Fresh on the heels of yesterday’s post about classically bad GMing, My Girlfriend is AC 100, let’s look at another slippery slope: The powerful canon NPC.

  • Crappy GM: “Having already knocked out Frodo and Samwise, the orcs are about to overwhelm your position.
  • Player: “Oh man, we’re really going to have to roll some 20s to get out of this one!
  • Crappy GM: “Suddenly, Gandalf rides down on his gold dragon. Its breath incinerates all of the orcs, and Gandalf does a touchdown dance on their smoldering corpses.

Sweet! Oh wait, no, that was actually pretty boring.

And as with the AC-100-significant-other, this is also a bit of a tarbaby — as a GM, it can feel like it’s just a chance to flex your muscles, bust out a really cool character and maybe avoid a TPK.
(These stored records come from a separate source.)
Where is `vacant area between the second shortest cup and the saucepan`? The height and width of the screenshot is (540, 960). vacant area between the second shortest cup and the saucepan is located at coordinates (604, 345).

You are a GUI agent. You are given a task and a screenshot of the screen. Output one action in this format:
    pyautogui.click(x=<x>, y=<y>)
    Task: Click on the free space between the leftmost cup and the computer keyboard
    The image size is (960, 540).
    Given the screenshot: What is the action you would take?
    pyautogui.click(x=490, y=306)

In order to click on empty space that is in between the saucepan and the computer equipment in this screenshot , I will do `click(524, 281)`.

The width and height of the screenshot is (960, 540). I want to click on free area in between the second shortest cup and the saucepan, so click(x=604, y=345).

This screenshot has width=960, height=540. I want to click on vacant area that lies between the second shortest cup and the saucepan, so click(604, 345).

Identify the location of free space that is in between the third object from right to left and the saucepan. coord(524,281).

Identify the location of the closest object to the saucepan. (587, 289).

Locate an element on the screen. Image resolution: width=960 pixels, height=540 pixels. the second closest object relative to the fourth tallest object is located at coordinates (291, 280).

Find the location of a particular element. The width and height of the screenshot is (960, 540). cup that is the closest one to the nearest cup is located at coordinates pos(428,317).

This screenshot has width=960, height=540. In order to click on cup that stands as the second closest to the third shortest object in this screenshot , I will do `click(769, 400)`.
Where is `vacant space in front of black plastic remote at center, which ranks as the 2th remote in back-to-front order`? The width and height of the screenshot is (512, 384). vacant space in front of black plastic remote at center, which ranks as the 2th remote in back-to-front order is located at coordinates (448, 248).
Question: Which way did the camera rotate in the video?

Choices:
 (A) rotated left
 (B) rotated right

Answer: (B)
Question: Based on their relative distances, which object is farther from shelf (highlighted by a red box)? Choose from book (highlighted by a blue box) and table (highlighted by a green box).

Those are really two separate concerns: Doing cool stuff, and trying to correct a game-ending mistake.

The problem with the first part (the cool NPC) is that the game isn’t about cool NPCs — it’s about cool PCs, and only secondarily about the world around them. It doesn’t matter if it’s D&D, Mage or Burning Wheel: The PCs should always be the center of attention, and the story revolves around them.

That doesn’t mean there can’t be cool NPCs in that world, though — just that they shouldn’t overshadow and outshine the PCs. (This is a problem a lot of GMs have with running games in the Forgotten Realms, which is why in the TT forum thread on bad GMing that inspired these posts, I called this one “Elminster rides in…”)

Trying to avoid a TPK (total party kill) — an event that could potentially end your entire campaign prematurely — is a bit trickier. It’s fairly easy to misjudge what the PCs can handle, and if you misjudge it badly (or the players screw up royally), and recognize it, bringing in the canon NPC cavalry can seem like a good idea.

And it might be, if you only do it once. Doing it over and over, however, is a big problem.

Unlike the AC 100 girlfriend, I’ve never had this problem — although I’ve come pretty close. A few of my games have definitely featured NPCs who flexed their muscles too often, but not quite to the “riding in their gold dragons” level.

I’ve seen a fair amount of it as a player, though, and it’s been a universally disappointing experience.

Is there more to it than that? Have you done this yourself, or seen particularly egregious examples of it as a player?